Why would San Jose split with the man who took them to within a game of MLS Cup in 2010 and who led them to the Supporters’ Shield in 2012, guiding a highly entertaining, never-say-die team that led the league with 72 goals?


Sure, the Quakes were sputtering at 3-6-6 this year, but they began the season without Steven Lenhart, Alan Gordon, Steven Beitashour, and Marvin Chávez. They also lost midfielder Simon Dawkins, whose loan was not renewed.


In addition to all those factors, San Jose’s leading scorer of 2012, Chris Wondolowski, got off to a slow start – on pace for less than half of the record-tying 27 goals he scored last season.


Speaking of Wondolowski, his response lent credence to the Hair-Trigger Theory, as it suggested that Yallop certainly hadn’t lost the locker room in San Jose. The 2012 Golden Boot winner described himself as “speechless” and “gutted” by the news about Yallop. “No one saw it coming,” he told MLSsoccer.com. “That was literally the last thing we [expected].”


Proponents of this theory believe that San Jose management made a knee-jerk reaction to a Supporters’ Shield hangover, pulling the plug on a successful, well-liked coach who still had a chance to salvage the Quakes’ 2013 season.

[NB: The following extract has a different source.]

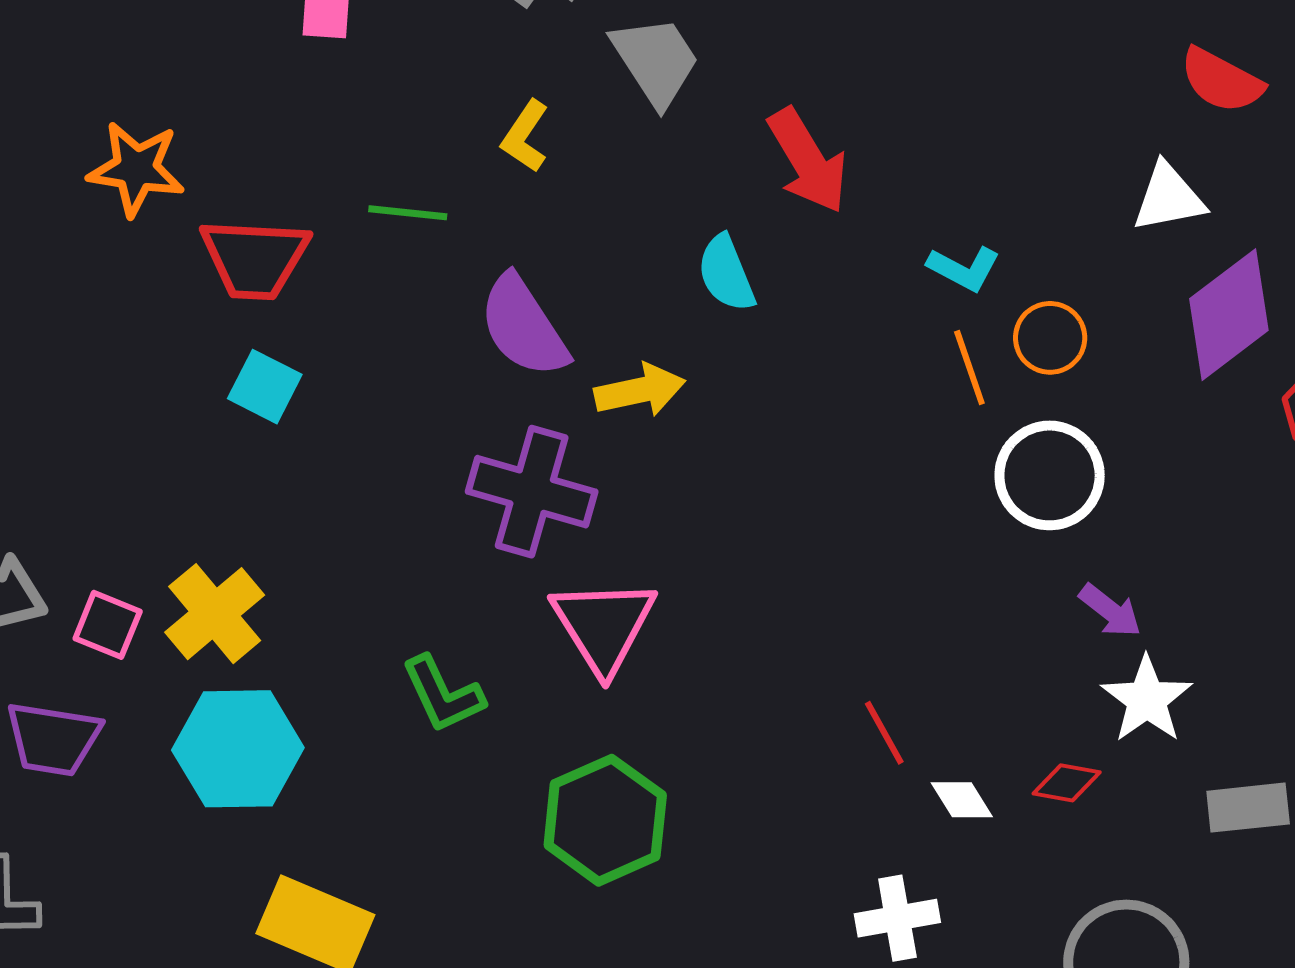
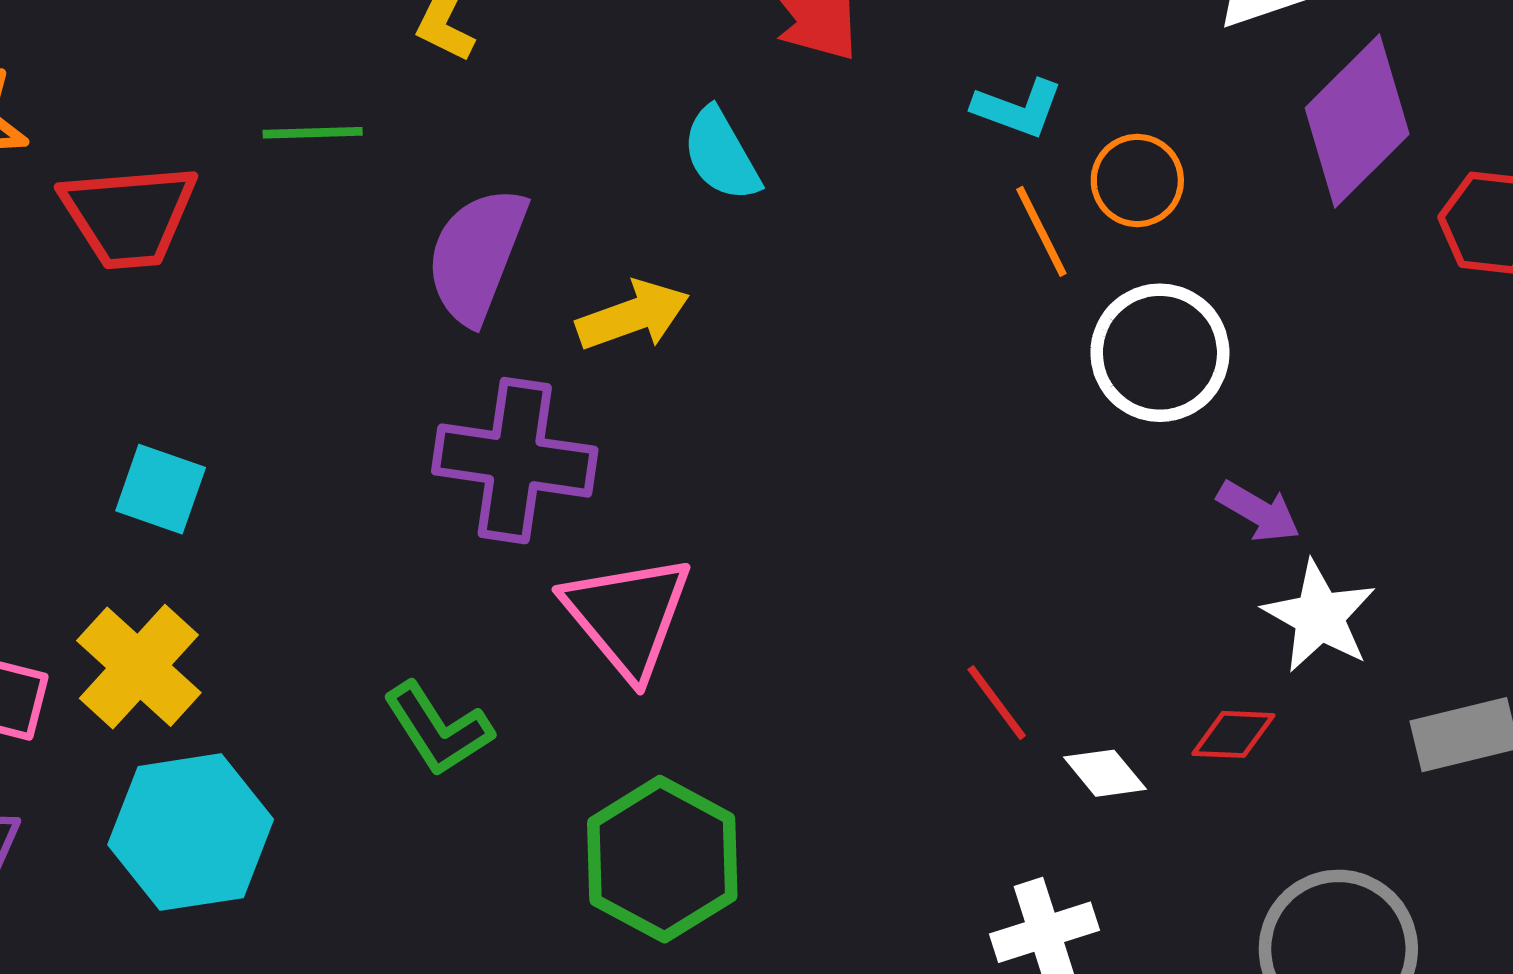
purple semicircle: (523, 326) -> (476, 255), turned 62
cyan square: (265, 387) -> (161, 489), moved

The Cracks-Were-Starting-to-Show Theory


Yallop’s 2012 Earthquakes not only led the league in goals and wins, but they also topped the table in wildly improbable, did-you-see-that, late equalizers and game-winners.


So, yes, they had a great season, but it was by the skin of their teeth. They weren’t putting teams away convincingly; they were scraping and clawing past them at the death, which involves almost as much luck as it does determination and grit.


All those game-of-inches wins and ties may have papered over some cracks in Yallop’s team – and his record in his second stint in San Jose (Yallop also coached the Quakes from 2001 to 2003, winning two championships) – because apart from last year, and 2010, when the Quakes were 13-10-7 (which put them sixth in the West), Yallop’s teams produced sub-.500 records in each of his other seasons in charge.


The Quakes finished in seventh place in the West in those three years, missing the playoffs each time. Yallop’s overall record with the team in his second go-round was 57-61-54.

Did Quakes management take those numbers into account, along with the team’s current four-game winless streak, and recent 1-5-5 slide, in coming to this so-called mutual agreement?


They say no, but many observers read between the lines and see a yes.


The Other-Shoe Theory


Is it possible that there’s something else afoot here, another shoe yet to drop?


Perhaps the club and the coach really did come to this arrangement by mutual consent, because Yallop wants to take on another challenge.


The first opportunity that springs to mind is the vacant head-coaching position for Canada’s national team. Yallop is a former Canadian international, and he has indeed coached Canada before (though not all that successfully: He was 8-9-3 in charge of the Canucks). 


Or maybe there’s an opportunity elsewhere in MLS that Yallop wants to take on. D.C. United are currently rooted to the bottom of the Eastern Conference at 1-10-3 and it’s no secret that Ben Olsen’s job is in jeopardy (“It better be,” as Olsen himself recently remarked.)


In 2009, according to Soccer By Ives, the Black-and-Red sought to contact Yallop about their vacant coaching job, but were denied access by San Jose.


The seats under both Vancouver's Martin Rennie and Chicago's Frank Klopas have lately seen an increase in temperature, though Rennie received a recent vote of confidence from Whitecaps management, and Klopas got some new acquisitions to work with, so they both trail D.C. in the speculation pecking order.


Of course, of the three theories, this is the only one that will be tested: by an announcement, or lack of one, in the coming days.